`int e^x cos 2x dx`

To solve the integral \( \int e^x \cos(2x) \, dx \), we will use the method of integration by parts. Let's go through the steps systematically. ### Step 1: Set up Integration by Parts We will use the integration by parts formula: \[ \int u \, dv = uv - \int v \, du \] For our integral, we choose: - \( u = e^x \) (thus \( du = e^x \, dx \)) - \( dv = \cos(2x) \, dx \) (thus \( v = \frac{1}{2} \sin(2x) \)) ### Step 2: Apply Integration by Parts Now we apply the integration by parts formula: \[ \int e^x \cos(2x) \, dx = e^x \cdot \frac{1}{2} \sin(2x) - \int \frac{1}{2} \sin(2x) \cdot e^x \, dx \] This simplifies to: \[ \int e^x \cos(2x) \, dx = \frac{1}{2} e^x \sin(2x) - \frac{1}{2} \int e^x \sin(2x) \, dx \] ### Step 3: Set Up a New Integral Let’s denote the original integral as \( I \): \[ I = \int e^x \cos(2x) \, dx \] Thus, we have: \[ I = \frac{1}{2} e^x \sin(2x) - \frac{1}{2} \int e^x \sin(2x) \, dx \] ### Step 4: Apply Integration by Parts Again Now we need to solve the integral \( \int e^x \sin(2x) \, dx \) using integration by parts again.
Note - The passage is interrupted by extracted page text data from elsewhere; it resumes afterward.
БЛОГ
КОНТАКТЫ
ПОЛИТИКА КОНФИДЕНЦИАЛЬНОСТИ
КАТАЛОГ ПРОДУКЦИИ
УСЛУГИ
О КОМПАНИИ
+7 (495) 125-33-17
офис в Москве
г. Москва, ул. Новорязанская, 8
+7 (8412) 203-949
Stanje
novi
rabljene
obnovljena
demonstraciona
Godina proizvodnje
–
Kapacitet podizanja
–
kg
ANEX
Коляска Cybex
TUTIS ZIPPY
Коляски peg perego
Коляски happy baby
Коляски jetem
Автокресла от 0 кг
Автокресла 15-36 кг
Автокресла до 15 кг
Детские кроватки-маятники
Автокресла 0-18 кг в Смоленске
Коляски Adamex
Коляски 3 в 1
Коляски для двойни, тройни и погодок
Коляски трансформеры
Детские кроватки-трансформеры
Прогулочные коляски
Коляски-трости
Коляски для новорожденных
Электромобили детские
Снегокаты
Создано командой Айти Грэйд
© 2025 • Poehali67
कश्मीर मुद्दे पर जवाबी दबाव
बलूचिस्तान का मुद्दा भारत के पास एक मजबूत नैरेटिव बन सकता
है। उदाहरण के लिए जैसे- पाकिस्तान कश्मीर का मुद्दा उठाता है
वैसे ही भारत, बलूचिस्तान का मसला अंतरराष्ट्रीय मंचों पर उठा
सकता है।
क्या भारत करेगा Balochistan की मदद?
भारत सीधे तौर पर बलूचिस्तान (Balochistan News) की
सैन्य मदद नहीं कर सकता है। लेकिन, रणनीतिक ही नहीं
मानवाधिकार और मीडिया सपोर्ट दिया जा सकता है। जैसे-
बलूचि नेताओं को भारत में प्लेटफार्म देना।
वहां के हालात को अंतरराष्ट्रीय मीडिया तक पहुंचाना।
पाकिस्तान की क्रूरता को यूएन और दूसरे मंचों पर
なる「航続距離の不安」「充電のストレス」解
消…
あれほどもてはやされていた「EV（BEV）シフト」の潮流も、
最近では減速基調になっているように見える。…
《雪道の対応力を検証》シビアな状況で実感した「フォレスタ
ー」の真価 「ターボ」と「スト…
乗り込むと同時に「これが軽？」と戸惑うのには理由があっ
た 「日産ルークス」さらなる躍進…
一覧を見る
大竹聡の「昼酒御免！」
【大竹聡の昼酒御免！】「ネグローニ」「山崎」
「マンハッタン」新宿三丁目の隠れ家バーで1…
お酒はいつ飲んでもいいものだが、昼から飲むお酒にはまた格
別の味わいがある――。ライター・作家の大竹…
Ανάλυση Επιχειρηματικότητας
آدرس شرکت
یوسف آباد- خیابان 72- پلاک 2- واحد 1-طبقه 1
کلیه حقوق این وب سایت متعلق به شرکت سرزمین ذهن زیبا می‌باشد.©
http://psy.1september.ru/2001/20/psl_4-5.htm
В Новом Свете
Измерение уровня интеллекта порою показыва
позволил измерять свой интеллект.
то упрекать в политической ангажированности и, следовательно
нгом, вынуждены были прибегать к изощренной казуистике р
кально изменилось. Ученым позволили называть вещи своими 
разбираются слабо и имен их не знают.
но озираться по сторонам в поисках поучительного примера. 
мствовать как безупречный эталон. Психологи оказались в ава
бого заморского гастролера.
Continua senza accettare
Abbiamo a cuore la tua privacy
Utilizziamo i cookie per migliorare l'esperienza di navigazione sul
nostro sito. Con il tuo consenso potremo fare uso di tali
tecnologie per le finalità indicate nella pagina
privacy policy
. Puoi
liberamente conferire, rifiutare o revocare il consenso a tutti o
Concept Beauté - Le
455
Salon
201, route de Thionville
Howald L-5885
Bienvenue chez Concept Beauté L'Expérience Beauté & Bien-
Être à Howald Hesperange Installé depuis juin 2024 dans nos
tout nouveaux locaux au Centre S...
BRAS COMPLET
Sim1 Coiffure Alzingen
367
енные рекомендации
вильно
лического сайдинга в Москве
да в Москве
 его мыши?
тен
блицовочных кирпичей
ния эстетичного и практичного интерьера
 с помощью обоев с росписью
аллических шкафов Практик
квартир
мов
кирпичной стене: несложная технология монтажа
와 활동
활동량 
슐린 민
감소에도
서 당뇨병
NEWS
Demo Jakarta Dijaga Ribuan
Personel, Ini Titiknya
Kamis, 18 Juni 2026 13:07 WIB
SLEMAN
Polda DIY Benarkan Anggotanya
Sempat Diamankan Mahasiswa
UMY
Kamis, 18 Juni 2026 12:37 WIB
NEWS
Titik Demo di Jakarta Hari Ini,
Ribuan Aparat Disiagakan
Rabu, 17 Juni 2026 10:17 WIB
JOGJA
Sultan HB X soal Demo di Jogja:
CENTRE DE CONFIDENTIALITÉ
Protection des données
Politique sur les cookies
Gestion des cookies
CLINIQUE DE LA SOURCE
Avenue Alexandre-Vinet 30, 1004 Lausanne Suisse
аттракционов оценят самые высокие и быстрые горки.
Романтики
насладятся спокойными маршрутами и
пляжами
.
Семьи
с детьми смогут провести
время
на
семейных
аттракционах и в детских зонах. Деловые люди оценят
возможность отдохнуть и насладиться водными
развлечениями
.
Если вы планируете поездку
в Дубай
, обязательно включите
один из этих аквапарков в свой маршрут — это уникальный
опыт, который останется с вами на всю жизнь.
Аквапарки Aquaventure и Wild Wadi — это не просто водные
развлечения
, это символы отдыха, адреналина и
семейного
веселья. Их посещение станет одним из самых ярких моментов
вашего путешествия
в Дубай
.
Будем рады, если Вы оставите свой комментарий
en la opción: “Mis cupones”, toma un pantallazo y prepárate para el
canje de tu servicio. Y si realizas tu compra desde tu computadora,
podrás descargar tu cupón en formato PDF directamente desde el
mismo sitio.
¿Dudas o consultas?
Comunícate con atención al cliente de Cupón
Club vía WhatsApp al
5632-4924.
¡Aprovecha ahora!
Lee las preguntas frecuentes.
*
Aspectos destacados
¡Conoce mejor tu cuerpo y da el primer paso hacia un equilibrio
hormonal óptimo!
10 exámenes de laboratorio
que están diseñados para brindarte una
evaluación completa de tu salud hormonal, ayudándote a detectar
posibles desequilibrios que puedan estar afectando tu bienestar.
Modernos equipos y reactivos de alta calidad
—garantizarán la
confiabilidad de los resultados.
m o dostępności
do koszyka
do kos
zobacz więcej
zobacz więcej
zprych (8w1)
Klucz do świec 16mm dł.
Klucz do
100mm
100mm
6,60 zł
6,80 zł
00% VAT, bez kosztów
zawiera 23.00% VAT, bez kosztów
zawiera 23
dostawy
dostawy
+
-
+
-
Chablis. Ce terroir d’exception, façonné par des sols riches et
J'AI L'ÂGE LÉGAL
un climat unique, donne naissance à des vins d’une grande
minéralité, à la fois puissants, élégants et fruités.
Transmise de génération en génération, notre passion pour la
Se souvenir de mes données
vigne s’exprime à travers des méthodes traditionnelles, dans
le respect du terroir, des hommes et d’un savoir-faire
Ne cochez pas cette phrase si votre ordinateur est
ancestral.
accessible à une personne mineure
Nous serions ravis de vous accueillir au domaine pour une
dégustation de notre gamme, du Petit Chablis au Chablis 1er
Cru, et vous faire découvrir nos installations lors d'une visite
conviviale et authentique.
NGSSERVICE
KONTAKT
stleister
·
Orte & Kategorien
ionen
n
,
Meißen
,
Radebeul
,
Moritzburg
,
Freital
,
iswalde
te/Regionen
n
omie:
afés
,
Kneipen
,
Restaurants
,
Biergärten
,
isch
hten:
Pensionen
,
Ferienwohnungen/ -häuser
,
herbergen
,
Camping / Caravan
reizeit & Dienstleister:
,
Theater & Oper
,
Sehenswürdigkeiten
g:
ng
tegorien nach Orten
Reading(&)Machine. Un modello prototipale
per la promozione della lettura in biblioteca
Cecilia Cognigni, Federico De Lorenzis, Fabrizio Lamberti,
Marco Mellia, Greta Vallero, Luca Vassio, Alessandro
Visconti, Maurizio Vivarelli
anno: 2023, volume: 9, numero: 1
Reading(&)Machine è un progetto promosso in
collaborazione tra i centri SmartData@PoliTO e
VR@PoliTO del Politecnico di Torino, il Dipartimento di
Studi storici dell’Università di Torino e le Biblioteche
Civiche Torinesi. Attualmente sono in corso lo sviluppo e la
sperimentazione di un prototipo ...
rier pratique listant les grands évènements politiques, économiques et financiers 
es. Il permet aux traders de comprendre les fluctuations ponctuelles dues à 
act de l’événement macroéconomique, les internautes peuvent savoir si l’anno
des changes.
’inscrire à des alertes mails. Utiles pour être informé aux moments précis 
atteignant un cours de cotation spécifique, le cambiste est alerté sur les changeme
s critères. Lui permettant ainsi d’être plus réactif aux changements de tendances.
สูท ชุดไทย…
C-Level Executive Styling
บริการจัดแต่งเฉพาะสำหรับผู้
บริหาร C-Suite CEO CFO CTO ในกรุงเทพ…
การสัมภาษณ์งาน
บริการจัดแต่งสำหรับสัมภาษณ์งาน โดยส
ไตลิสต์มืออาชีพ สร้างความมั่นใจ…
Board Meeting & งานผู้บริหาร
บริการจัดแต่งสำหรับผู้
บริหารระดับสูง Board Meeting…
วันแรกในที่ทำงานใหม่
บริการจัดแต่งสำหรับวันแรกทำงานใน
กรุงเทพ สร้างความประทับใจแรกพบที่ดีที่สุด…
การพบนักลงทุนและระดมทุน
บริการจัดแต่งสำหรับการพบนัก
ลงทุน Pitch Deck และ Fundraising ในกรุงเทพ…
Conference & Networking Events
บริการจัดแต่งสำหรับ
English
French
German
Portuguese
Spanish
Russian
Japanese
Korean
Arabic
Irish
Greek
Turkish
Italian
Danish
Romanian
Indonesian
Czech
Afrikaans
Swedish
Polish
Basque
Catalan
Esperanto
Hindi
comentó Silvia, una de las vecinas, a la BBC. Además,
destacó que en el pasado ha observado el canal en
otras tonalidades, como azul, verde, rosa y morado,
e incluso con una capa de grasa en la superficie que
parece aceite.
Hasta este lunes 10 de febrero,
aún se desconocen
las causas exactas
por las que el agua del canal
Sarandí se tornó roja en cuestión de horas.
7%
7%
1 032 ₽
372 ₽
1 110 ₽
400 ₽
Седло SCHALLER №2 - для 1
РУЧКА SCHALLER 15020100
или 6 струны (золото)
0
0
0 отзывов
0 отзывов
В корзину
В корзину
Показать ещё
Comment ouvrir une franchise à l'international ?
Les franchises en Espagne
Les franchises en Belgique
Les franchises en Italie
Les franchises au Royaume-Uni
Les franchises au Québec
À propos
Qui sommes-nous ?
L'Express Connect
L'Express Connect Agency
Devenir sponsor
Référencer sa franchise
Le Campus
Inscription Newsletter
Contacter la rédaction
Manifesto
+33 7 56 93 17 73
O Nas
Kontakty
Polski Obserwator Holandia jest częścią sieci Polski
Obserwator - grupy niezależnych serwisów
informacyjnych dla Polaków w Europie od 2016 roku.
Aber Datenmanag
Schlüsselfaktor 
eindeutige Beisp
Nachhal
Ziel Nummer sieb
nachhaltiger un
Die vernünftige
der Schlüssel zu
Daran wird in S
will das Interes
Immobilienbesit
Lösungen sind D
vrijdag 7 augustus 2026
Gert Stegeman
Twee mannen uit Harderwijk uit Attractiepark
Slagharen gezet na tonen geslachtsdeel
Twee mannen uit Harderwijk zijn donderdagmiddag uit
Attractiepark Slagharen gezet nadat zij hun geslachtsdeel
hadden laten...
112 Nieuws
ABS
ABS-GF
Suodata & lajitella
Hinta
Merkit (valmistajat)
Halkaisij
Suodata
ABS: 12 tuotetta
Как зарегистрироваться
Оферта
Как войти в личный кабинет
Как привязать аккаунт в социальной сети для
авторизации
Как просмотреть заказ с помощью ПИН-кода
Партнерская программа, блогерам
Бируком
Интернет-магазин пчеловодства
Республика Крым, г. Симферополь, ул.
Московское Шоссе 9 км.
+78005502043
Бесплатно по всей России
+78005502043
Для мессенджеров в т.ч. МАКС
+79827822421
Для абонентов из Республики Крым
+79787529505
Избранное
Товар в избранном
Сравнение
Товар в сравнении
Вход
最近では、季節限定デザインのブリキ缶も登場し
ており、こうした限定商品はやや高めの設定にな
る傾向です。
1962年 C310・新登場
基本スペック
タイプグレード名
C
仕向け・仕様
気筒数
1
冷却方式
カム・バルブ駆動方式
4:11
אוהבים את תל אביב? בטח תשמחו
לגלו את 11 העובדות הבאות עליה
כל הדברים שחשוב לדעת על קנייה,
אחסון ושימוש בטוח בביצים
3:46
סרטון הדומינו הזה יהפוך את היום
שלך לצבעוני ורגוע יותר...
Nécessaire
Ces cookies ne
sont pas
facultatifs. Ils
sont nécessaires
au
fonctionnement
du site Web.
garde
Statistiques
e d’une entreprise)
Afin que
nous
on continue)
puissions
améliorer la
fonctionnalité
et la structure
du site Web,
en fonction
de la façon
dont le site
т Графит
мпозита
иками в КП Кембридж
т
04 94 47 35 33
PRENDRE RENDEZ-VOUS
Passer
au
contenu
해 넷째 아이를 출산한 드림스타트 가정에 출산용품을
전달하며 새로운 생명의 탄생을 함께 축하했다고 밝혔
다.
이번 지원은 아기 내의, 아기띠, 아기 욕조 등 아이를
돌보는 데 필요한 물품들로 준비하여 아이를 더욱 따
Set: - \( u = e^x \) (thus \( du = e^x \, dx \)) - \( dv = \sin(2x) \, dx \) (thus \( v = -\frac{1}{2} \cos(2x) \)) Now applying integration by parts: \[ \int e^x \sin(2x) \, dx = e^x \left(-\frac{1}{2} \cos(2x)\right) - \int -\frac{1}{2} \cos(2x) \cdot e^x \, dx \] This simplifies to: \[ \int e^x \sin(2x) \, dx = -\frac{1}{2} e^x \cos(2x) + \frac{1}{2} \int e^x \cos(2x) \, dx \] ### Step 5: Substitute Back Now we substitute this back into our expression for \( I \): \[ I = \frac{1}{2} e^x \sin(2x) - \frac{1}{2} \left(-\frac{1}{2} e^x \cos(2x) + \frac{1}{2} I\right) \] This leads to: \[ I = \frac{1}{2} e^x \sin(2x) + \frac{1}{4} e^x \cos(2x) - \frac{1}{4} I \] ### Step 6: Solve for \( I \) Now, we can combine like terms: \[ I + \frac{1}{4} I = \frac{1}{2} e^x \sin(2x) + \frac{1}{4} e^x \cos(2x) \] This simplifies to: \[ \frac{5}{4} I = \frac{1}{2} e^x \sin(2x) + \frac{1}{4} e^x \cos(2x) \] Thus, we can solve for \( I \): \[ I = \frac{4}{5} \left(\frac{1}{2} e^x \sin(2x) + \frac{1}{4} e^x \cos(2x)\right) \] \[ I = \frac{4}{10} e^x \sin(2x) + \frac{1}{5} e^x \cos(2x) \] \[ I = \frac{2}{5} e^x \sin(2x) + \frac{1}{5} e^x \cos(2x) \] ### Final Answer Thus, the integral is: \[ \int e^x \cos(2x) \, dx = \frac{1}{5} e^x (2 \sin(2x) + \cos(2x)) + C \] where \( C \) is the constant of integration.